Making o1, o3, and Sonnet 3.7 hallucinate for everyone

Hallucination vs. Regurgitation

  • Debate over whether the example is a “hallucination” or just reproducing a wrong pattern from training data.
  • One view: if the incorrect syntax appeared online, the model is regurgitating contaminated or adversarial data, not inventing facts.
  • Counterview: even with perfectly correct training data, next-token models will still produce incorrect combinations (like a Markov chain mixing “roses” with “blue and deep”), so hallucinations are inherent.

Nature and Inevitability of Hallucinations

  • Some argue everything an LLM outputs is a kind of hallucination; we only call it that when it’s wrong.
  • Others maintain “hallucination” is meaningful: it’s when the model confidently presents non-facts (invented APIs, syntax, papers) as true.
  • Clarification: in this case, the training post proposed a syntax/interface; the model incorrectly treats it as established reality.
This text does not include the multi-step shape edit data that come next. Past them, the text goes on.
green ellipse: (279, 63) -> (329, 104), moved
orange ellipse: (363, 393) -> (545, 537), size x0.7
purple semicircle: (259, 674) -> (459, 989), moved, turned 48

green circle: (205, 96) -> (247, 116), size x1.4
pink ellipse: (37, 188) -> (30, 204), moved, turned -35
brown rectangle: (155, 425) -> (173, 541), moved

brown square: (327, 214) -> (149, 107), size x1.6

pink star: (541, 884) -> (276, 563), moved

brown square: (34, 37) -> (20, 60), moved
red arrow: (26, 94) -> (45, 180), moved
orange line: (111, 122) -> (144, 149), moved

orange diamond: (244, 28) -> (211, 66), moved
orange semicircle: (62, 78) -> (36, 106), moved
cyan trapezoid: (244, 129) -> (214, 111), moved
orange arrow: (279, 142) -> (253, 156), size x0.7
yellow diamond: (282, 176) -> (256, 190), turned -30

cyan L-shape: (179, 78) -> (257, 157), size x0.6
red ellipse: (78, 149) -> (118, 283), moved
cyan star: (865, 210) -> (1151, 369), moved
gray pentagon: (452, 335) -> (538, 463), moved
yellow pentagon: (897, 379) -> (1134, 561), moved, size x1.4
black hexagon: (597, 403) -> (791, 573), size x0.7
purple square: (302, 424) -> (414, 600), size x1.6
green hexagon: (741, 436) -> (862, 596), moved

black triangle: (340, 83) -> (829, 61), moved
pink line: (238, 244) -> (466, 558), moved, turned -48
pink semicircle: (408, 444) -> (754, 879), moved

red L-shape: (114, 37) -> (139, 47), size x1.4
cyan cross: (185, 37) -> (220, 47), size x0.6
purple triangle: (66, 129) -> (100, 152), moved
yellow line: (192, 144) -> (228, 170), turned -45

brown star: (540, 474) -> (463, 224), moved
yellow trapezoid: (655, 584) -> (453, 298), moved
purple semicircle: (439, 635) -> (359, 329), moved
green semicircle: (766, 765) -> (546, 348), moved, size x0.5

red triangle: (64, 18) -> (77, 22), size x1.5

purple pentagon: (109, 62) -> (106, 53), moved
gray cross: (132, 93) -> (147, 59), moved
Training Data, Contamination, and Data Poisoning

  • Concern that anyone can publish bogus syntax or backdoored patterns that get scraped and later reproduced by models.
  • Suggestion that adversaries could flood the web with plausible-looking but wrong tutorials, especially auto-generated by AI.
  • Question of why niche, wrong patterns sometimes dominate over vast amounts of correct code; proposed reasons include prompt similarity (“How do I…”) and niche topics being underweighted in training.

LLMs for Coding: Usefulness and Pitfalls

  • Many report LLMs inventing language features, CLI flags, library APIs, and OpenAPI rules, especially for niche or less-documented topics.
  • Users see them as helpful for boilerplate, scaffolding, refactors, and mainstream tech stacks, but dangerous as a primary research tool.
  • Perceived answer quality often inversely correlates with user expertise; novices are more easily impressed and misled.

Prompting, Context, and Tooling

  • Strong emphasis on detailed system prompts, specifying language versions, and feeding compiler/LSP errors back to the model.
  • Some find more context improves results; others see more hallucinations or distraction beyond a “sweet spot.”
  • Tools that integrate codebase search, static analysis, and iterative compilation are seen as more promising than raw chat.

Testing, Safety, and Reliability

  • Argument that hallucinations in code are “least dangerous” because compilation/tests expose them—countered by examples of subtle, test-passing bugs.
  • Consensus that LLM output should be treated as untrusted input: validate, test, and never blindly run, especially in security-critical or infra contexts.
  • Idea of agents that auto-compile/run code to filter out bad answers, but concerns they can still miss subtle or underhanded failures.

Intelligence and “Smartness” Debate

  • Strong pushback on calling LLMs “smart”; described instead as sophisticated next-token predictors that sometimes align with reality.
  • Others note they already match or surpass humans on some narrow tasks, but still lack genuine abstract reasoning and autonomy.
  • Frustration with anthropomorphizing; repeated comparisons to humans seen as misleading.

Hallucinations as Design Feedback

  • Some treat hallucinated flags/APIs as feature requests: the model often “invents” interfaces that would be nicer than current ones.
  • Speculation that this could guide language and framework design, especially if future models consult project-specific “support” models instead of guessing.